Leonard’s statement claims that without community-based treatment facilities, mentally ill individuals are being sent to local jails instead.
“Certainly, the way we addressed mental health in 1980 was different than today and we did not know as much about it or treatment options as we do today,” Leonard’s statement reads. “So why are we still using local jails as the dumping grounds for those in critical need of mental health help?”
According to Leonard, an estimated 70% of Chesterfield’s inmate population is composed of people with mental health issues. Additionally, he claims nearly 30% of the county’s inmates have serious mental illnesses.
“While we do our best to help [those] in need, we are not properly equipped, staffed, trained, or funded to be a mental institution,” Leonard said. “And housing them in a jail is not the best course of action for them and only serves to exasperate an already tenuous situation… This needs to change, and it needs to change quick.”
Leonard explained that, according to the Code of Virginia, a Temporary Detention Order (TDO) must be issued when there is a substantial likelihood that someone with a mental illness may cause harm to themself or others.
“Also by law, a TDO is only good for 72 hours from the time it is issued and in most cases we are unable to find proper bed space for them during that time,” Leonard said. “If after the 72-hour lifespan of a TDO we cannot find a bed our only recourse then is to simply release the individual who in mental crisis back onto the streets. This is a travesty to that individual and his/her family.”
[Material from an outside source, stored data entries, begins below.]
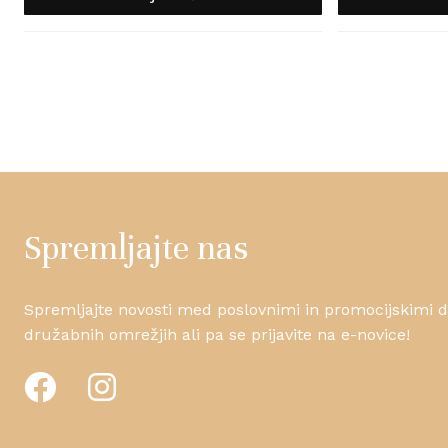
Spremljajte nas
Spremljajte novosti med poslovnimi in promocijskimi da
družabnih omrežjih ali pa se prijavite na e-novice!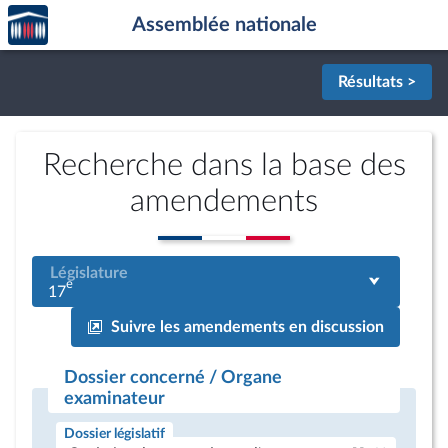
Accèder
Aller au contenu
Aller en bas de la page
Assemblée nationale
à la
page
d'accueil
Résultats >
Recherche dans la base des
amendements
Législature
e
17
Suivre les amendements en discussion
Dossier concerné / Organe
examinateur
Dossier législatif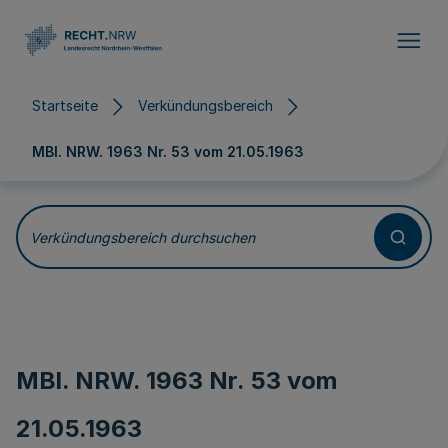
Direkt zum Inhalt
Startseite
Verkündungsbereich
MBl. NRW. 1963 Nr. 53 vom
21.05.1963
Verkündungsbereich durchsuchen
MBl. NRW. 1963 Nr. 53 vom
21.05.1963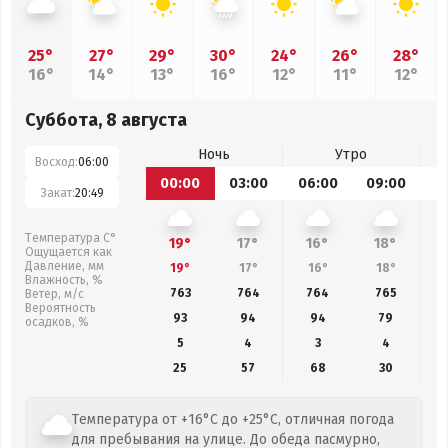
25°
27°
29°
30°
24°
26°
28°
16°
14°
13°
16°
12°
11°
12°
Суббота, 8 августа
Ночь
Утро
Восход:
06:00
00:00
03:00
06:00
09:00
1
Закат:
20:49
Температура С°
19°
17°
16°
18°
Ощущается как
Давление, мм
19°
17°
16°
18°
Влажность, %
763
764
764
765
Ветер, м/с
Вероятность
93
94
94
79
осадков, %
5
4
3
4
25
57
68
30
Температура от +16°C до +25°C, отличная погода
для пребывания на улице. До обеда пасмурно,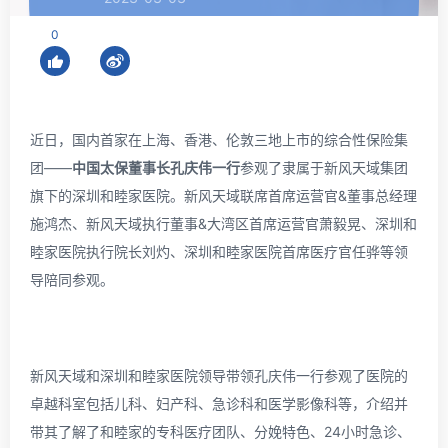
0
近日，国内首家在上海、香港、伦敦三地上市的综合性保险集
团——
中国太保董事长孔庆伟一行
参观了隶属于新风天域集团
旗下的深圳和睦家医院。新风天域联席首席运营官&董事总经理
施鸿杰、新风天域执行董事&大湾区首席运营官萧毅晃、深圳和
睦家医院执行院长刘灼、深圳和睦家医院首席医疗官任骅等领
导陪同参观。
新风天域和深圳和睦家医院领导带领孔庆伟一行参观了医院的
卓越科室包括儿科、妇产科、急诊科和医学影像科等，介绍并
带其了解了和睦家的专科医疗团队、分娩特色、24小时急诊、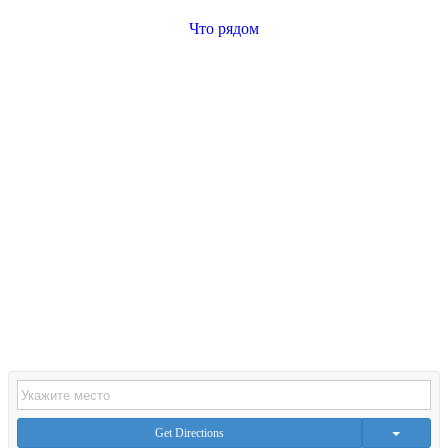
Что рядом
Get Directions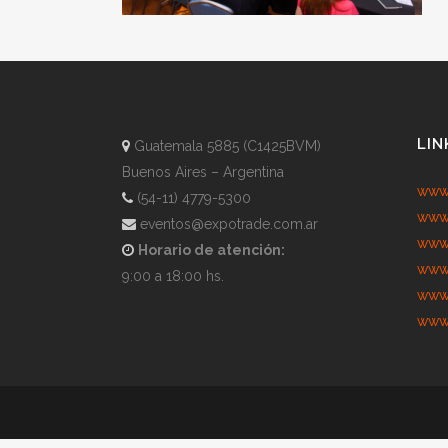
LIN
Guatemala 5885 (C1425BVM)
Buenos Aires – Argentina
www.
(54-11) 4779-5300
www.
eventos@expotrade.com.ar
www.
Horario de atención:
www.
9:00 a 18:00 hs.
www.
www.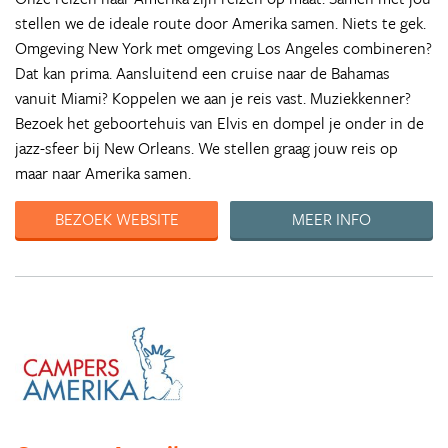
stellen we de ideale route door Amerika samen. Niets te gek.
Omgeving New York met omgeving Los Angeles combineren?
Dat kan prima. Aansluitend een cruise naar de Bahamas
vanuit Miami? Koppelen we aan je reis vast. Muziekkenner?
Bezoek het geboortehuis van Elvis en dompel je onder in de
jazz-sfeer bij New Orleans. We stellen graag jouw reis op
maar naar Amerika samen.
BEZOEK WEBSITE
MEER INFO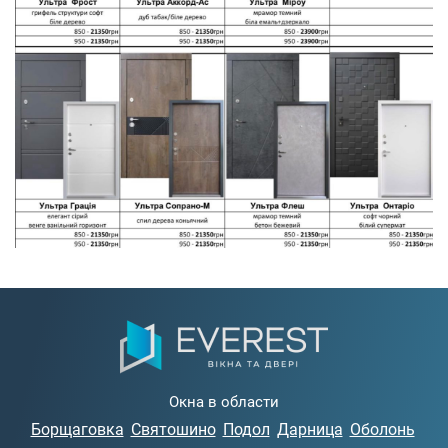
Окна в области
Борщаговка
Святошино
Подол
Дарница
Оболонь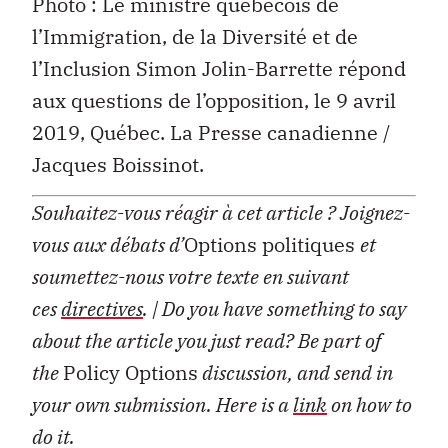
Photo : Le ministre québécois de
l’Immigration, de la Diversité et de
l’Inclusion Simon Jolin-Barrette répond
aux questions de l’opposition, le 9 avril
2019, Québec. La Presse canadienne /
Jacques Boissinot.
Souhaitez-vous réagir à cet article ?
Joignez-
vous aux débats d’
Options politiques
et
soumettez-nous votre texte en suivant
ces
directives
.
| Do you have something to say
about the article you just read? Be part of
the
Policy Options
discussion, and send in
your own submission. Here is a
link
on how to
do it.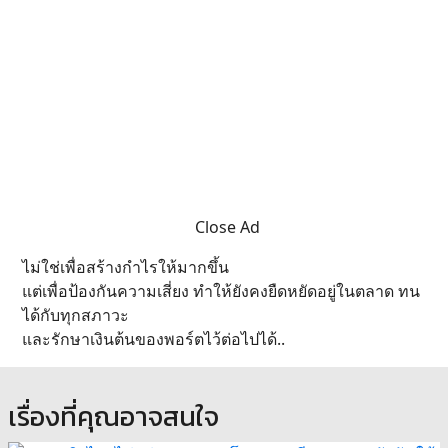
Close Ad
ไม่ใช่เพื่อสร้างกำไรให้มากขึ้น
แต่เพื่อป้องกันความเสี่ยง ทำให้ยังคงยืดหยัดอยู่ในตลาด ทน
ได้กับทุกสภาวะ
และรักษาเงินต้นของพอร์ตไว้ต่อไปได้..
เรื่องที่คุณอาจสนใจ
In the closing paragraphs of Leonard’s statement, he explains two separate mental health incidents that deputies responded to on Friday, Oct. 27. In both cases the individuals were still in the care of the Chesterfield County Sheriff’s Office but no beds had been found for them.
“One was using his own human waste to write messages on the wall,” Leonard said. “Our deputies did their best to comfort him and care for him, but this is beyond their scope of training and expertise… Although we are getting much better at this, as we must now become the crisis experts.”
According to Leonard, the second person was more subdued, but still in need of critical care for his mental illness.

“In addition to his mental state, he has refused to eat his last 10 meals or to drink anything. Not because he was angry, not out of protest, but only because he cannot comprehend the need to eat,” Leonard said. “And now, a new second TDO was issued for him, and right now we have two deputies sitting with him still, for another 72 hours, until a bed can be found when he should have been in a proper facility last Friday.”